In African culture generally, virginity is associated with innocence from sexuality; it is ascribed the position of the pride of every woman and considered never to be trivialised. It is a symbol of communal glory and pride as it is usually related to marriage. In some African settings, any woman who marries a virgin gets to enjoy social benefits of reward from the husband, his family and sometimes, the bride’s family also gets rewarded for proper child upbringing. Among the Yorubas in Nigeria, the joy of the husband is publicly displayed by presenting the blood stained white cloth that proves the virginity status of the new bride. The bride is given payment for her virginity through money, clothing and accessories or even a specially made food delicacy for the bride. Any bride whose husband cannot show a proof of his bride’s virginity becomes a laughing stock in the community. Sometimes, at the absence of blood-proof as a virgin upon marriage, the husband is free to return the bride to her father’s house and also allowed to express his anger and disappointment along with his family. Should she not be returned, she is left to a marriage absent of joy. To avoid this, the entire community will join hands in ensuring that their daughters were not ‘spoilt’ (deflowered) as only damaged (spoilt) goods are returned to the seller.

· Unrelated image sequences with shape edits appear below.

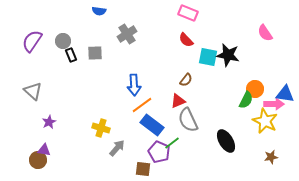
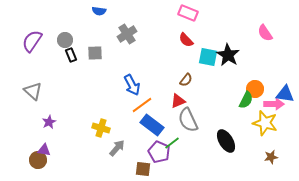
gray circle: moved 2 px right, 1 px up
black star: rotated 20 degrees clockwise
blue arrow: moved 2 px left; rotated 25 degrees counterclockwise
yellow star: moved 2 px down; rotated 10 degrees counterclockwise
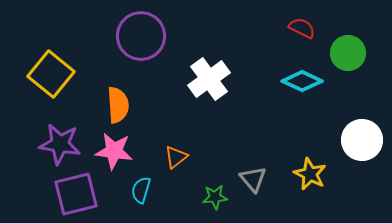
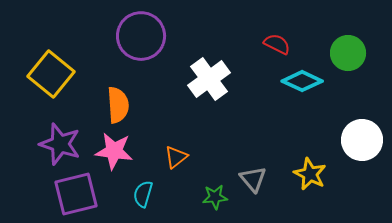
red semicircle: moved 25 px left, 16 px down
purple star: rotated 9 degrees clockwise
cyan semicircle: moved 2 px right, 4 px down
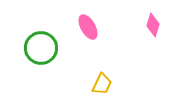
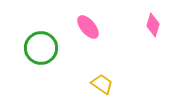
pink ellipse: rotated 10 degrees counterclockwise
yellow trapezoid: rotated 80 degrees counterclockwise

However, there is a digression from this collective view on virginity protection in the present day Nigeria and extensively Africa, as the reputational value in virginity has gone through a decline. A common factor to this revealed that this retrogression in value among Africans is as a result of the various changes occurring in social practices such that virginity became a considered stigma of backwardness and being antisocial. Various studies in this regard pointed that virginity has lost its significance due to sexual revolution, technology and cogent changes in social-cultural relations. One of such changes is attributed to education, the prevalence of civilisation through exposure to the television and films, increases in adolescent sexuality and a generally slacked sexual behaviour in the society. Hence, there is an emerged redefining of virginity as a shift from its original interpretation and the cultural purpose of its existence.

In the film Narrow Path by Tunde Kelani, an auteur indigenous filmmaker in Nigeria, virginity was depicted as a priceless pride belonging to the female gender which should only be given out on a marital bed. Awero, the heroine of the story was tantalised by the various gifts she got from Dauda, a city boy. Awero was robbed of her irreplaceable gift (virginity) to her would-be husband, Odejimi, as a result of meeting Dauda in the dark to collect a city gift. She didn’t inform anyone of this predicament as it was a shameful thing to her, her family and their entire community. On the night of marital consummation, the expectant Odejimi had no blood stained cloth to proof his bride’s chastity. Awero was returned to her father’s house while the unmarried ladies in her village lamented at their misfortune of probably not getting a husband because of Awero’s shame. This shame was Awero’s because of her desire to cultivate the lifestyle of ‘city/modern girls’ and Dauda treated her just as a ‘city/modern girl’ would have been treated. According to Nnazor & Robinson (2016) in ‘Virginity Rituals and National Development: Harnessing a Traditional Virtue to Address Modern Challenges in Africa’, this interchange is said to be influenced among the Yorubas by the infiltration of the British colonisation that introduced western liberalism, individualism and sexual freedom. This invariably reduced the pride attached to virginity, as pre-marital sex and pregnancy during courtship became the order of the day.

Regardless, it is to be noted that not all African women are victims of this infiltration scenario as some still jealously guard it regardless of being ‘city girls’. This is also adequately depicted in three of Tunde Kelani’s films, Arugba, Magun and Campus Queen with Adetutu, Ngozi and Bimpe playing the heroines respectively. As compared with Awero in Narrow Path, these other three women were such to keep their chastity even when in the midst of men who were willing to offer them ‘the whole world’. All they simply needed to do was receive the extended hands of these men. A king with many wives sought to make Adetutu his queen which she bluntly refused as she was the chosen purity symbol for the Osun River’s goddess amongst other girls in the entire town. Ngozi, though Igbo, got married to her Yoruba husband as a virgin in spite of having many suitors during her higher education days in school and her compulsory one year service to the country. Bimpe was a student-activist who sought to eradicate corruption in the society with other students. She was on an undercover mission to live with a corrupted military officer in his house as a pretend lover. She fulfilled and completed her mission with her virginity intact.

These three movies attest that despite the fact that African societies have embraced a way of life totally different from the indigenous cultural African systems, it is still possible to embrace westernisation and not stay aloof to the African indigenous way of life. Westernisation may be a lure from the cultural, spiritual and indigenous identity of the African woman and her virginity, it is still incapable of dislocating this identity in its entirety.